Sucking polluted air out of car parks can lead to significant reductions in the presence of deadly fine particles in the atmosphere, says a Dutch company. It has joined forces with university researchers to simulate how mobile air purification units could help car parks and municipal buildings act as ''lungs of the city''. Jim Drury reports.

Putting air purification systems in underground car parks could greatly reduce the release of deadly fine dust in surrounding areas. So says Dutch firm ENS technology, whose capture system turns fine dust in the air into harmless coarse dust that won't get in our lungs. SOUNDBITE (English) ROEL GIJSBERS, TECHNICAL MANAGER, ENS TECHNOLOGY, SAYING: "Polluted air goes in, sucked by a fan. We force the air, a substantial amount of air, inside the cabinet where the air will be ionised. Once the air is ionised, also the particles in the air will get a load and .... will be forced to collect on the surface and on that collected surface fine dust will be transformed into coarse dust." In pilot tests in car parks below shopping malls, air quality improved greatly when ENS machines were placed there. Placing the units at busy road junctions had similar results. The firm says car parks and large buildings could be used as the 'lungs' of cities.

SOUNDBITE (English) LIA VAN DE VORLE, ENS TECHNOLOGY CEO, SAYING: "If you take the parkings (car parks) and big buildings, official buildings, as the lungs of the city, so they suck off the polluted air and blow out the clean air. That's the idea behind it." Computer simulations at Eindhoven University of Technology estimate that fine dust amounts could be halved if hundreds of units were placed in the city's car parks.

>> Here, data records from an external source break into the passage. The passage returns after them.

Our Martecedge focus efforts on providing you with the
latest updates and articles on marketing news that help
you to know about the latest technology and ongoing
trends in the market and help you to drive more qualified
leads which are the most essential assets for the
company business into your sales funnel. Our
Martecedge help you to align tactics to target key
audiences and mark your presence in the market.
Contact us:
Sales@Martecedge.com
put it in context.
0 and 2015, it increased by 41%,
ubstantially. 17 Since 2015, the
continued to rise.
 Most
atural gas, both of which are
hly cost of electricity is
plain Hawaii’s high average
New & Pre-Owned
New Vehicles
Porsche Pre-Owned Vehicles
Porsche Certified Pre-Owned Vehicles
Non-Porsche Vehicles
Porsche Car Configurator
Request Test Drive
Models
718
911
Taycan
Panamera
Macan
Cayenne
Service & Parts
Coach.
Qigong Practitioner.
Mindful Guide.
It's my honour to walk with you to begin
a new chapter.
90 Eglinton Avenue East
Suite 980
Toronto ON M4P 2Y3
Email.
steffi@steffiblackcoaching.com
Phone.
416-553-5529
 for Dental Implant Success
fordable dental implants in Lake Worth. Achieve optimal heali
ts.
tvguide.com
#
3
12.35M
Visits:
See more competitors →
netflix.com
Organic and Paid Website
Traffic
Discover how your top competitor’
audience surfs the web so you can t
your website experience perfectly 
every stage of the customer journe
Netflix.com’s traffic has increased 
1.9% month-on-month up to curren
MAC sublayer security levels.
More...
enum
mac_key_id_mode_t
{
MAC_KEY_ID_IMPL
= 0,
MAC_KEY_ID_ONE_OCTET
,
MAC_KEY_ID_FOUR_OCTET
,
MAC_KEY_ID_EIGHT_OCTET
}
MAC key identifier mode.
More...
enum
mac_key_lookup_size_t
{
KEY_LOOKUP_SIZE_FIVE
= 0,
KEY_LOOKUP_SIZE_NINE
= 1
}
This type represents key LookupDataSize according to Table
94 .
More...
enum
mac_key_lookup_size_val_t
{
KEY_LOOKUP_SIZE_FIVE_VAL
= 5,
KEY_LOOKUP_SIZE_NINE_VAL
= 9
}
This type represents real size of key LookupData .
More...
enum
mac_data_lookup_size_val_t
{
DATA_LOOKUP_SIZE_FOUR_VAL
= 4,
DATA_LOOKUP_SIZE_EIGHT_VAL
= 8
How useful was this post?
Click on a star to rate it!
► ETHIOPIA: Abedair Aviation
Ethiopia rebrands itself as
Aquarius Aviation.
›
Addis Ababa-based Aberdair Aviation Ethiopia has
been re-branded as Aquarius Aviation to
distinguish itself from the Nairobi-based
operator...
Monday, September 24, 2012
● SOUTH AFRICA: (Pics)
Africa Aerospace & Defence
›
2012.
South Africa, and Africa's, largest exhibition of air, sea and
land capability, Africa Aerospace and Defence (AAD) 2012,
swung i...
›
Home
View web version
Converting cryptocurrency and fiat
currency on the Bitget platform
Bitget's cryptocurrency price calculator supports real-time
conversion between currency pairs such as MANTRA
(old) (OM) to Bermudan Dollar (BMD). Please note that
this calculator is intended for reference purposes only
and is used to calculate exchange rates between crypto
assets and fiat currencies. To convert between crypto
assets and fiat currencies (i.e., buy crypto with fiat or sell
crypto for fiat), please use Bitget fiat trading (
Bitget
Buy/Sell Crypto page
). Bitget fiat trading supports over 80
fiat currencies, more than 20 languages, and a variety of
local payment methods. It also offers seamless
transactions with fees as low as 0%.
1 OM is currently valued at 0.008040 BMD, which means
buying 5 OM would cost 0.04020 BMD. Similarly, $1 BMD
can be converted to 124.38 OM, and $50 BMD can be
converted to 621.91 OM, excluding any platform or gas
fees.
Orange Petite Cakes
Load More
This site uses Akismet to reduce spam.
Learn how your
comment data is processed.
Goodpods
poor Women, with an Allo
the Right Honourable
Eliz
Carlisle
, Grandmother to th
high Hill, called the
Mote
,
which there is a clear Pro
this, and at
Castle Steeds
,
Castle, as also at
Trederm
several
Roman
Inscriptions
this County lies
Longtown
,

SOUNDBITE (English) BERT BLOCKEN, PROFESSOR OF BUILDING PHYSICS, EINDHOVEN UNIVERSITY OF TECHNOLOGY, SAYING: "Not only, of course, in the garages you get a large beneficial effect, so large reductions - 60, 70, 80 percent in particulate matter. But even outside, if you install sufficient amount you get in the surrounding streets a reduction by half of the concentrations of particulate matter, which is quite a lot and more than we expected." ENS says its system is superior to air filter systems and hopes to modify it to capture gases. Fine dust particles are invisible and enter our nose and mouth undetected. Once inside our bloodstream, they can lead to heart, brain and respiratory diseases.